The Agent era is indeed a completely different new stage after the Chat era.
In the Chat era, we learned to adapt to AI's "mouth" - we gradually got used to its hallucinations and learned to distinguish the true from the false in its sweet talk. This is a challenge about "information credibility."
In the Agent era, the challenge completely shifts to AI's "hands." We need to answer a series of new questions: How much do we really trust AI? How much authority are we willing to hand over and let it complete how many real - world things for us?
Our relationship with AI will also be redefined because of this.
From a more macro perspective, the explosion of Agent will also push an old problem in a more acute way in front of us: When AI can really "do the work," what will happen to our jobs?

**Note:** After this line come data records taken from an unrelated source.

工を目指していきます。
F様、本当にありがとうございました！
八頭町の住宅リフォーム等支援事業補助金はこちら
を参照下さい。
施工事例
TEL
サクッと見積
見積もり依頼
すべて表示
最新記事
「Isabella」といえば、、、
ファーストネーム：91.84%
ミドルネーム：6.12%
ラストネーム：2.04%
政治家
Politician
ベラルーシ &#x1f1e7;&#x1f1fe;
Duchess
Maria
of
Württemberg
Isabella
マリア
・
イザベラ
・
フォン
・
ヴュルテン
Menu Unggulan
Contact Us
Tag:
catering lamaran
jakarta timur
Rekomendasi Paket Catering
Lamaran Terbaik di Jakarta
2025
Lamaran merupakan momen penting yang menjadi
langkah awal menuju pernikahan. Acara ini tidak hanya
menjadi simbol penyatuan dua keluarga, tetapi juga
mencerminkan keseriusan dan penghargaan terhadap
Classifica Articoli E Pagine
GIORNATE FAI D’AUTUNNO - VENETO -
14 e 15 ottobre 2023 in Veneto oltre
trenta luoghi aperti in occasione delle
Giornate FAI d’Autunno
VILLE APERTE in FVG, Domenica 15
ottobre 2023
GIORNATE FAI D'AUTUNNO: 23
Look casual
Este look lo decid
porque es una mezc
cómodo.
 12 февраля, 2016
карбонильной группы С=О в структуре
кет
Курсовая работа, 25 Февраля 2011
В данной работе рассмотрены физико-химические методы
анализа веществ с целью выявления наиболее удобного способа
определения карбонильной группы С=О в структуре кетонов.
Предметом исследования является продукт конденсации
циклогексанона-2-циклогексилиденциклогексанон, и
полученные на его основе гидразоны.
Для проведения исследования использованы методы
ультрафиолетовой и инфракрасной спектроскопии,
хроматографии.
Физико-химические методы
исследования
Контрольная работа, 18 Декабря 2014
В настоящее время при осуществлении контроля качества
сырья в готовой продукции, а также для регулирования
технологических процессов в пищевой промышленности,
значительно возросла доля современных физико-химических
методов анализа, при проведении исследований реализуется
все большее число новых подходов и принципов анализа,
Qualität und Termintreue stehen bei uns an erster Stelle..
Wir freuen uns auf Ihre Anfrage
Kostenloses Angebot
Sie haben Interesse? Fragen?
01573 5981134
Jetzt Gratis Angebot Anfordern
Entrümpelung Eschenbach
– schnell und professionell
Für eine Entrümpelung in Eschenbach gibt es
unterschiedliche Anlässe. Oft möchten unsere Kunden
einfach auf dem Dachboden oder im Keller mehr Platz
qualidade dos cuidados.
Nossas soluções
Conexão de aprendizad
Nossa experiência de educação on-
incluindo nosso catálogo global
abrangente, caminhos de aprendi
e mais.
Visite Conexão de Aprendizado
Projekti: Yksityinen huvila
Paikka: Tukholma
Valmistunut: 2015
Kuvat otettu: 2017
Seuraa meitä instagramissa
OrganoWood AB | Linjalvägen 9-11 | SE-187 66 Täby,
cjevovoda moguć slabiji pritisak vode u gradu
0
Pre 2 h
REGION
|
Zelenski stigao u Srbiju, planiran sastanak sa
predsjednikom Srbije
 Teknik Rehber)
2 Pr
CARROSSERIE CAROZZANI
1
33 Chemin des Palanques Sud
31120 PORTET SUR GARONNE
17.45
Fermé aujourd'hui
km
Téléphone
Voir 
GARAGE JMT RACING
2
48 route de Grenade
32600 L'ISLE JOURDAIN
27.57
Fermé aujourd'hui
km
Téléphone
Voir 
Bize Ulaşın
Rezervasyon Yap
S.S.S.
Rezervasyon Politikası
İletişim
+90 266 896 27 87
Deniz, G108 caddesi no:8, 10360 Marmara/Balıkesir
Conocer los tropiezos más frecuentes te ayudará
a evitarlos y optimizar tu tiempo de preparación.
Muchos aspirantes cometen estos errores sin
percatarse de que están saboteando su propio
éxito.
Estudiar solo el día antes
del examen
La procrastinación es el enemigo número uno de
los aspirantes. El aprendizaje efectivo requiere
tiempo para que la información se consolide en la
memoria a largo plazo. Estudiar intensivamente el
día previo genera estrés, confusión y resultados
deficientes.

When AI can independently complete a complex report including data retrieval and image verification and directly complete online reservations, will the jobs of white - collar workers be empowered and accelerated, or will they be completely threatened? The answer is still in the air.
But whether we welcome, fear, or are confused, a more automated new era driven by Agent is really accelerating towards us.
This article is from the WeChat official account "GeekPark" (ID: geekpark), author: Li Yuan. It is published by 36Kr with authorization.